Column: Blame Mexico does not solve the gun and fentanyl crisis

Ken Salazar, the US ambassador to Mexico, spoke to the Los Angeles Times for more than an hour during a visit to California in November. He was eager to discuss the bicentennial celebrations of US-Mexico diplomacy. We really wanted to talk about the border. The pas de deux had many platitudes, some tense moments, and one number I can’t shake: 13,000.

That was Salazar’s estimate of the number of Mexicans studying at our universities at the time. Many of us were surprised to hear it was so low. We have been friends with Mexico for 200 years, and It is all our diplomacy could muster? By comparison, our geopolitical adversary China had over 300,000 on our campuses.

The reason for the split between the two nations is obvious: Chinese students contribute an estimated $15 billion to the economy each year. Mexico’s economy is robust – the 15th largest in the world – but China is second only to the US. Apparently the number is more important than these 200 years.

And therein lies the catch.

Instead of sending 300,000 students to the US like China, Mexico is being trampled by these two giants: China routes fentanyl to the US market through Mexico, and the US exports weapons to Mexico so the cartels can protect their product. It’s an ugly illegal trade triangle and Mexico gets the worst end of every deal.

And yet, as drugs and guns claim lives on both sides of the US southern border, Mexico is being punished for not doing more. More what exactly? President Andrés Manuel López Obrador had his own criticism of Americans this month: “Why don’t you take care of your youth? Why don’t you address the serious problem of social decline? Why not [you] reduce the steady increase in drug use?”

The comments came after Mexican authorities rescued the two Americans kidnapped by members of a drug cartel in the state of Tamaulipas earlier this month. Two more died.

Does López Obrador sound a bit harsh?

He asks sensible questions. However, American politicians have no good answers to offer.

Instead, calls for US military intervention grew in some conservative circles after the kidnappings, for there are those who rarely see a problem that endless war cannot exacerbate.

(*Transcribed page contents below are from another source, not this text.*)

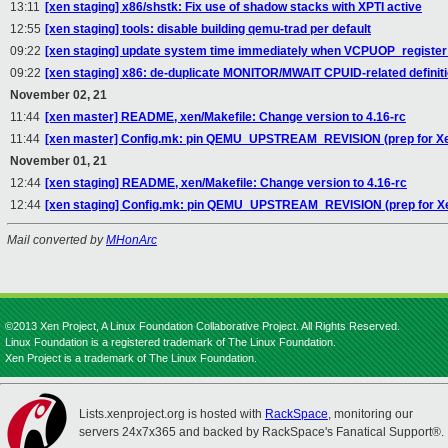
13:11
[xen staging] x86/shstk: Fix use of shadow stacks with XPTI active
12:55
[xen staging] tools: disable building qemu-trad per default
09:22
[xen staging] update system time immediately when VCPUOP_register
09:22
[xen staging] x86: de-duplicate MONITOR/MWAIT CPUID-related definit
November 02, 21
11:44
[xen master] README, xen/Makefile: Change version to 4.16-rc
11:44
[xen master] Config.mk: pin QEMU_UPSTREAM_REVISION (prep for Xe
November 01, 21
12:44
[xen staging] README, xen/Makefile: Change version to 4.16-rc
12:44
[xen staging] Config.mk: pin QEMU_UPSTREAM_REVISION (prep for X
Mail converted by
MHonArc
©2013 Xen Project, A Linux Foundation Collaborative Project. All Rights Reserved.
Linux Foundation is a registered trademark of The Linux Foundation.
Xen Project is a trademark of The Linux Foundation.
Lists.xenproject.org is hosted with
RackSpace
, monitoring our
servers 24x7x365 and backed by RackSpace's Fanatical Support®.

This follows a call from 21 attorneys general for President Biden to designate the cartels as terrorist organizations — sometimes a useful tool to cut funding, but also a dangerous pretext for escalation and military intervention.

And can you imagine the US sending troops to Mexico? They would be faced with a large arsenal of American-made weapons.

It’s not Mexico’s fault. The nation has no equivalent to the second amendment. About 50 gun licenses are issued each year. There is only one shop in all of Mexico where it is legal to buy a gun, and it is controlled by the military. Legal gun sales in Mexico are not the problem.

However, it is estimated that more than 200,000 guns are smuggled from the United States to Mexico each year. The US arms industry has been arming Mexican drug cartels for as long as Mexican drug cartels have existed.

Up to 90% of guns used and prosecuted in crimes in Mexico appear to have originated in the US, mainly Arizona and Texas. The proliferation of guns has made mass shootings common at home — last year was the deadliest yet — and now our pastime has been exported to Mexico.

The US is the largest client running Mexican cartels. We are the main supplier of the weapons that make them so deadly. That’s the relationship we’ve built with Mexico. It’s a sad reality, made clear only by the ambassador’s numbers from our November conversation: 300,000 students from China, 13,000 from Mexico.

Chinese students benefit from the American education system because they pay top dollars. Meanwhile, our neighbors, with whom the US is so proud to have maintained diplomatic relations for 200 years, are scarcely represented in educational exchanges that could benefit both sides of the border.

This dynamic reveals the inherent flaw in our approach to foreign policy. We expect other nations to be the ideological purists we lack the courage to be. And every now and then a world leader reminds us of our hypocrisy.

Sometimes it comes from an enemy like Russian President Vladimir Putin, who recently exposed America’s own social problems after criticizing Biden.

Sometimes it’s a friend like López Obrador.

We supply most of the weapons in the world. We have long been the most prolific drug users in the world. And what do we do? Blame one of our oldest friends for the trouble we’ve caused.